[Your task]
The required result is an exact copy of the lines beginning at the line that contains "Waea Ātete Papatahi" and ending at the last line of the material below.

[Data for review]
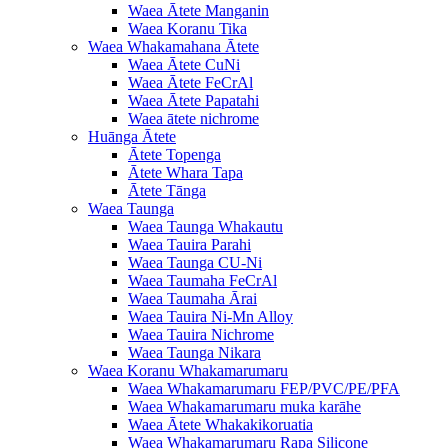
Waea Ātete Manganin
Waea Koranu Tika
Waea Whakamahana Ātete
Waea Ātete CuNi
Waea Ātete FeCrAl
Waea Ātete Papatahi
Waea ātete nichrome
Huānga Ātete
Ātete Topenga
Ātete Whara Tapa
Ātete Tānga
Waea Taunga
Waea Taunga Whakautu
Waea Tauira Parahi
Waea Taunga CU-Ni
Waea Taumaha FeCrAl
Waea Taumaha Ārai
Waea Tauira Ni-Mn Alloy
Waea Tauira Nichrome
Waea Taunga Nikara
Waea Koranu Whakamarumaru
Waea Whakamarumaru FEP/PVC/PE/PFA
Waea Whakamarumaru muka karāhe
Waea Ātete Whakakikoruatia
Waea Whakamarumaru Rapa Silicone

[Answer space]
Waea Ātete Papatahi
Waea ātete nichrome
Huānga Ātete
Ātete Topenga
Ātete Whara Tapa
Ātete Tānga
Waea Taunga
Waea Taunga Whakautu
Waea Tauira Parahi
Waea Taunga CU-Ni
Waea Taumaha FeCrAl
Waea Taumaha Ārai
Waea Tauira Ni-Mn Alloy
Waea Tauira Nichrome
Waea Taunga Nikara
Waea Koranu Whakamarumaru
Waea Whakamarumaru FEP/PVC/PE/PFA
Waea Whakamarumaru muka karāhe
Waea Ātete Whakakikoruatia
Waea Whakamarumaru Rapa Silicone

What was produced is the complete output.